Triggered event sources are used in most types of applications. They can be new accounts created in Salesforce, an email arriving in an inbox, or a new message in a queue. They act as a starting point for additional logic and are events created outside of our control. Here are a few more examples:
  • A directory watcher receiving a new file.
  • An email client getting an email.
  • A Kafka topic receiving a new message.
  • Salesforce pushtopic getting data.
  • An API with JSON data posted to it.


Scheduled event sources are everything not triggered by external/internal sources. Typically these are CRON jobs, although Perigee has a few additional scheduling types to use.
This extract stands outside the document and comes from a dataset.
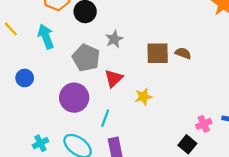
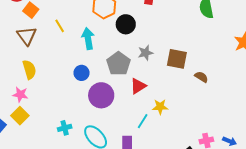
brown square: (158, 53) -> (177, 59), moved
blue circle: (25, 78) -> (82, 73), moved
cyan line: (105, 118) -> (143, 121), moved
A few examples of using these:
  • We want a data process to kick off at 4 AM.
  • We need to check every hour for new data on the network drive.
  • We pull an external API every 5 minutes for the status update of our request

Events callback

Now that we have a basic understanding of how event sources work, let's look at what that might look like inside Perigee.
PerigeeApplication.Application("Sync Agent", "IPCSingleRunToken", (init) => {},
(taskConfig) =>
taskConfig.AddDirectoryWatch("C:\WatchMeMaybe") //Watch a directory
.AddCRON("0 */2 * * *") //Run every other hour
.AddIMAPWatcher() //Watch an IMAP inbox
.AddSalesForceClientPush() //Watch a salesforce pushtopic
.Add() //Add your own thread managed method
These are just a few of the ways you can integrate different kinds of events inside Perigee. We'll cover all of them in examples and blueprints in more detail.
Every single one of the .Add ... () methods contain a callback action of when to process an event.
  • For the CRON, this callback is when we're within the time and timezone to execute.
  • For the IMAP Watch, it's when we receive a new email in the inbox.
  • For the Directory Watch, it's when a new file is present and is no longer being written to
All of the callbacks within perigee contain a Cancellation Token and an ILogger. See the below example:
(cancelToken, logger) => {
The Cancellation Token will get flagged cancelled when a shutdown event has occurred, and the process is expected to exit soon. Pay attention to this if you want to be able to gracefully shutdown, or cancel tasks in process. You can store your data or finish your process. If you're able to safely stop processing, you can respect it's request to shut down and end execution to return back to Perigee.
The ILogger is a Serilog enabled logging source, enabling you to write your logs to the console, files, external data sources, and many other sinks. Serilog is awesome, go check them out!

Perigee Application Callbacks

PerigeeApplication.Application("FirstApp", "IPCSingleRunToken",
(init) => {
(taskConfig) => {
Line 2 - The initialization callback is how we inject and define our properties. Maybe our application requires a connection string, a custom property loader, or API credentials. This initialization block is how we inject additional configuration before the primary configuration block is called.
The init parameter is simply an IConfiguration. This allows full access to your appsettings.json file for reading any configuration values you need to set up additional components.
Line 5 - Perigee has a primary configuration callback defined every time you create an application. This block is where we define how and what the application does. More specifically, we define what event sources we use and any managed threads we want to create.
For configuring a Perigee application, we've created an easy-to-use SDK, this is why you get the taskConfig parameter, which is the ThreadRegistry.